* _Data listing_
----

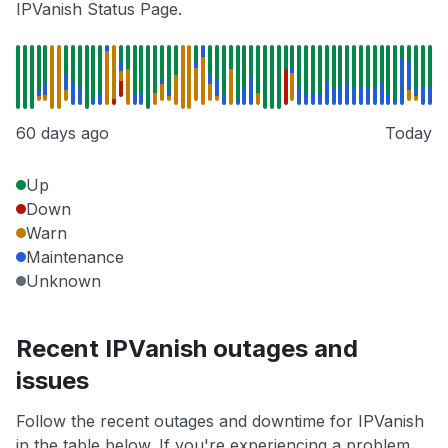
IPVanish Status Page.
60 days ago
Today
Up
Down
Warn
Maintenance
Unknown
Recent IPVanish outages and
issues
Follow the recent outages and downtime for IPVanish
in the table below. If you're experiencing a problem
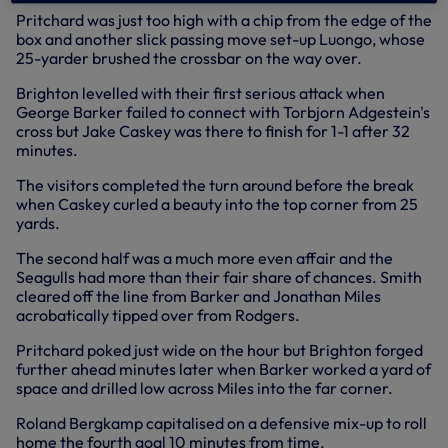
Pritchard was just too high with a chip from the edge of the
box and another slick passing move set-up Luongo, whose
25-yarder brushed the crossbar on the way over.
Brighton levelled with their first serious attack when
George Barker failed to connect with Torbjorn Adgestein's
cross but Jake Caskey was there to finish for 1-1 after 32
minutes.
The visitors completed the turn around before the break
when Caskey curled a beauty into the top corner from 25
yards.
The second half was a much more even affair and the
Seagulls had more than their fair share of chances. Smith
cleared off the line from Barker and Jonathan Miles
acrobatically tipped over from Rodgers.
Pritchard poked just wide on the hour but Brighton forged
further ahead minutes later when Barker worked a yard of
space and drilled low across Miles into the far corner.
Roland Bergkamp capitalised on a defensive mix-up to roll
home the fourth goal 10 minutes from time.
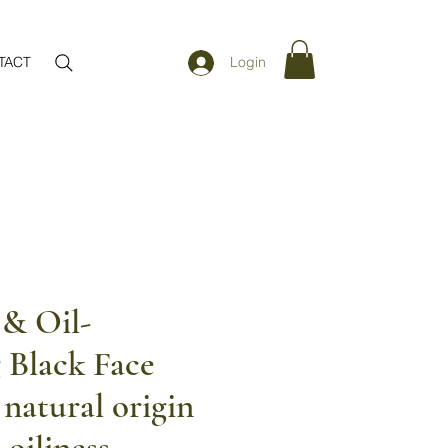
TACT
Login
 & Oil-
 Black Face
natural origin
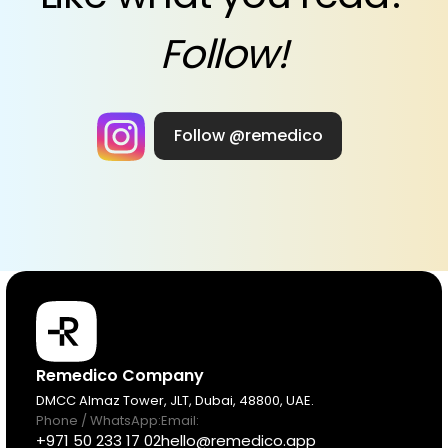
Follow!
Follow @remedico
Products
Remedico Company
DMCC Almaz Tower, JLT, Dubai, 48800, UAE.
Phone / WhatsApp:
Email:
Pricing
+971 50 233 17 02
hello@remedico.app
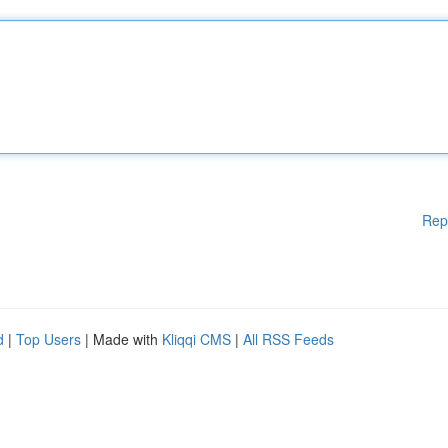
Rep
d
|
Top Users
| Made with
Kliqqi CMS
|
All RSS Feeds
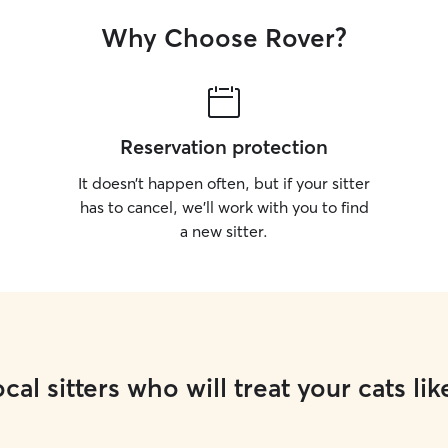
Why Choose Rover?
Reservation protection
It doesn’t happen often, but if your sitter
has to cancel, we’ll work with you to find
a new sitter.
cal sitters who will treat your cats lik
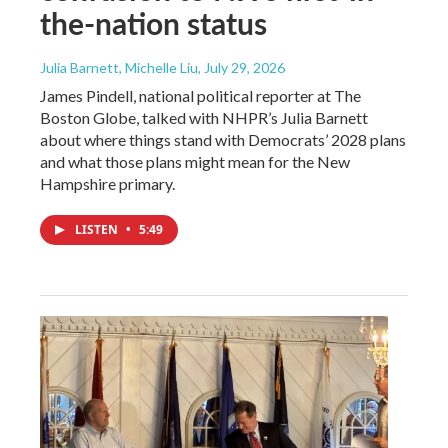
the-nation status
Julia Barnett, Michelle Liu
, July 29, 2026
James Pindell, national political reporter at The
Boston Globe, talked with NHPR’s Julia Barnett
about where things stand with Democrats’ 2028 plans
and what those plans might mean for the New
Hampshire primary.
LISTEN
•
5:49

----

The answer must be an exact copy of every record above, minus the pictures.

* _Result_
IPVanish Status Page.
60 days ago
Today
Up
Down
Warn
Maintenance
Unknown
Recent IPVanish outages and
issues
Follow the recent outages and downtime for IPVanish
in the table below. If you're experiencing a problem
Pritchard was just too high with a chip from the edge of the
box and another slick passing move set-up Luongo, whose
25-yarder brushed the crossbar on the way over.
Brighton levelled with their first serious attack when
George Barker failed to connect with Torbjorn Adgestein's
cross but Jake Caskey was there to finish for 1-1 after 32
minutes.
The visitors completed the turn around before the break
when Caskey curled a beauty into the top corner from 25
yards.
The second half was a much more even affair and the
Seagulls had more than their fair share of chances. Smith
cleared off the line from Barker and Jonathan Miles
acrobatically tipped over from Rodgers.
Pritchard poked just wide on the hour but Brighton forged
further ahead minutes later when Barker worked a yard of
space and drilled low across Miles into the far corner.
Roland Bergkamp capitalised on a defensive mix-up to roll
home the fourth goal 10 minutes from time.
TACT
Login
 & Oil-
 Black Face
natural origin
Follow!
Follow @remedico
Products
Remedico Company
DMCC Almaz Tower, JLT, Dubai, 48800, UAE.
Phone / WhatsApp:
Email:
Pricing
+971 50 233 17 02
hello@remedico.app
Rep
d
|
Top Users
| Made with
Kliqqi CMS
|
All RSS Feeds
Why Choose Rover?
Reservation protection
It doesn’t happen often, but if your sitter
has to cancel, we’ll work with you to find
a new sitter.
cal sitters who will treat your cats lik
the-nation status
Julia Barnett, Michelle Liu
, July 29, 2026
James Pindell, national political reporter at The
Boston Globe, talked with NHPR’s Julia Barnett
about where things stand with Democrats’ 2028 plans
and what those plans might mean for the New
Hampshire primary.
LISTEN
•
5:49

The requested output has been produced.